# 🧠 I built a novel triple-hybrid LLM (Mamba + Attention + 32-expert MoE) from scratch for ~$50 — Titan v1 complete, Titan v2 first cycle done, expanding dataset now

> Source: <https://discuss.huggingface.co/t/i-built-a-novel-triple-hybrid-llm-mamba-attention-32-expert-moe-from-scratch-for-50-titan-v1-complete-titan-v2-first-cycle-done-expanding-dataset-now/177063#post_4>
> Published: 2026-06-24 08:27:14+00:00

This is a great answer, and honestly the honesty is the best part. “Pattern matching, not understanding,” “Fibonacci with no Fibonacci logic,” catching the 19th-century flavour as a Wolne Lektury fingerprint - that clear-eyed read on your own model is rarer than the model itself. Most people show the cherry-picked Polish output and stop.

A few things you clearly got right, worth pointing out: the routing health is genuinely good - 0 dead experts across a whole run with usage_std basically at the uniform floor is not easy, and the loss-free EMA-bias balancing is the right modern call (same family as the aux-loss-free routing the bigger labs moved to).
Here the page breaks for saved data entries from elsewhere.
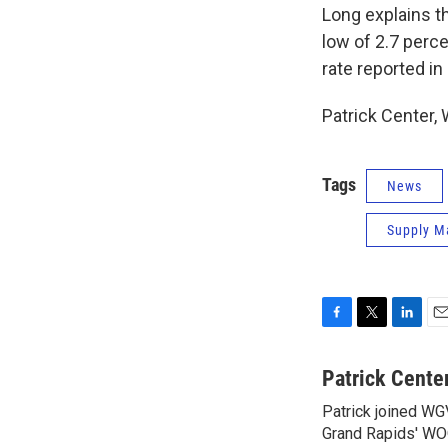
Long explains t
low of 2.7 perce
rate reported in
Patrick Center
Tags
News
Supply M
F
T
L
E
a
w
i
m
c
i
n
a
Patrick Cente
e
t
k
i
Patrick joined WG
b
t
e
l
o
Grand Rapids' WO
e
d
And the fixed-shape dispatch to keep gradient checkpointing alive is the real unlock - that’s what turns “needs a cluster” into “$50 on an L4,” and it’s a more useful contribution than the architecture novelty itself.

A few things I’d reach for next, mostly so the numbers tell you the truth:

Report bits-per-byte, not PPL - especially v1 vs v2. Your v1 (~27.5, GPT-2 50K) and v2 (~57.5, custom 64K) perplexities aren’t comparable: a bigger vocab mechanically raises PPL for the same underlying quality, so v2 is almost certainly not a regression - it just can’t be read off raw PPL. BPB (or bits-per-char) is tokenizer-invariant and is the one cross-version curve you can actually trust. Reviewers will ask for this too.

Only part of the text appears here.